Once you've formed both loaves, put a little bit of cooking oil (the size of a quarter) in the palm of your hand and rub it over the top of your dough. For whatever reason, this helps the loaves form a nice smooth, round top while it's baking.  When your oven is hot, put in both loaves, side by side, and set your timer for 52 minutes.  Knowing how long to bake your bread is the hardest part.  Depending on how hot your oven is, or what your flour is like, or your climate it could take a little more or less time.  I have found that I never bake for less than 52 minutes, and never more than 55.

Enjoy the delicious smell of bread baking and take it out when your timer goes off.  Remove within a minute or so from your pans, and place on a wire rack to cool.  If your bread is sticking to the pans, resist the urge to shake them violently.  Instead, try running a knife around the edges to loosen things up.  I have non-stick pans, but I keep a plastic knife (the disposable picnic kind) and use that as needed.


I have heard that you should wait to slice into bread until it cools because it has a better taste, texture and it will keep the loaf from drying out.  That being said, there is nothing quite so heavenly as a warm, thick, slice of homemade bread with lots of melted butter on top.  Here is my recipe.  Enjoy!

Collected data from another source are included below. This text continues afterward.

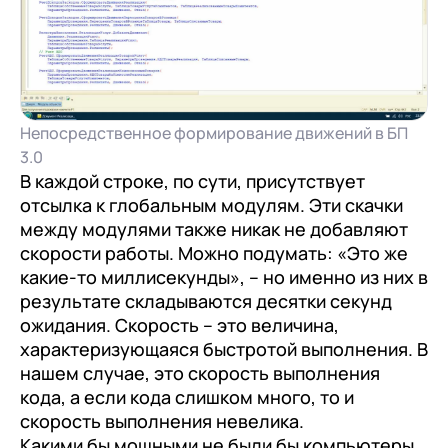
+7
Номер телефона
+7
Номер телефона
Перейти в корзину
Непосредственное формирование движений в БП
+7
Номер телефона
3.0
Отправить
В каждой строке, по сути, присутствует
Продолжить покупки
Отправить
отсылка к глобальным модулям. Эти скачки
Я даю согласие на обработку
Персональных
между модулями также никак не добавляют
данных
в соответствии с
Политикой
Я даю согласие на обработку
Персональных
скорости работы. Можно подумать: «Это же
Конфиденциальности
данных
в соответствии с
Политикой
Отправить
какие-то миллисекунды», – но именно из них в
Конфиденциальности
результате складываются десятки секунд
Я даю согласие на обработку
Персональных
ожидания. Скорость – это величина,
данных
в соответствии с
Политикой
характеризующаяся быстротой выполнения. В
нашем случае, это скорость выполнения
Конфиденциальности
кода, а если кода слишком много, то и
скорость выполнения невелика.
Какими бы мощными не были бы компьютеры,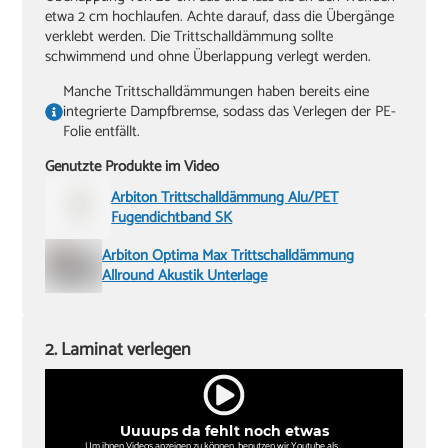
etwa 2 cm hochlaufen. Achte darauf, dass die Übergänge
verklebt werden. Die Trittschalldämmung sollte
schwimmend und ohne Überlappung verlegt werden.
Manche Trittschalldämmungen haben bereits eine
integrierte Dampfbremse, sodass das Verlegen der PE-
Folie entfällt.
Genutzte Produkte im Video
Arbiton Trittschalldämmung Alu/PET
Fugendichtband SK
Arbiton Optima Max Trittschalldämmung
Allround Akustik Unterlage
2. Laminat verlegen
Uuuups da fehlt noch etwas
Um ihnen Videos anzeigen zu können, benutzen wir Youtube als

Best Easy 100% Whole Wheat Bread

1/4 cup cooking oil (not olive, use a mild vegetable oil like canola)
1/2 cup honey
3 cups lukewarm water
1 1/2 TBSP yeast
1 TBSP plus 1 tsp kosher salt  (if you only have regular table salt use just 1 TBSP)
6 1/2 cups whole wheat flour


1. Mix everything except the flour in a large mixing bowl.
2. Add the flour several cups at a time, mixing with a sturdy wooden spoon.
3. When all the floor is mixed in, cover loosely and wait 2-3 hours. 
4. Preheat oven to 350 F and spray bread pans with cooking spray.
5. Divide the dough in half, and shape into loaves.  Place the formed loaves into your prepared pans.
6. Rub a small amount of cooking oil over the top of each loaf.
7. Bake for 52-55 minutes.
8. Remove from pans and cool on a wire rack until you can't wait any longer.

5 comments:

Grant Guenther said...

Today I made this recipie, and thought to myself, 'I hate having to scrape all the dough off of the wooden spoon, and using my fingers is even worse... what can I do about this?' So I used a rubber scraper to mix; it worked like a charm.

Meg and Joe said...

I have made this two times now and really like it. It's excellent bread, and it's very simple to make. Thank you! Do you have any similar, simple bread recipes? Congrats on your new baby :)

Becca said...

Ok, Carlee, I'm doing it! This Thursday it is on.

Thanks for the recipe!

Cherie said...

I was making your bread and reading through the recipe and got to the part of "fresh" whole wheat flour. My grandma taught me an awesome trick. When I buy/grind my wheat I put the excess in the freezer. It keeps it tasting fresh until you need it.

Anonymous said...

I finally got around to making this bread and loved it. Thanks for the great recipe!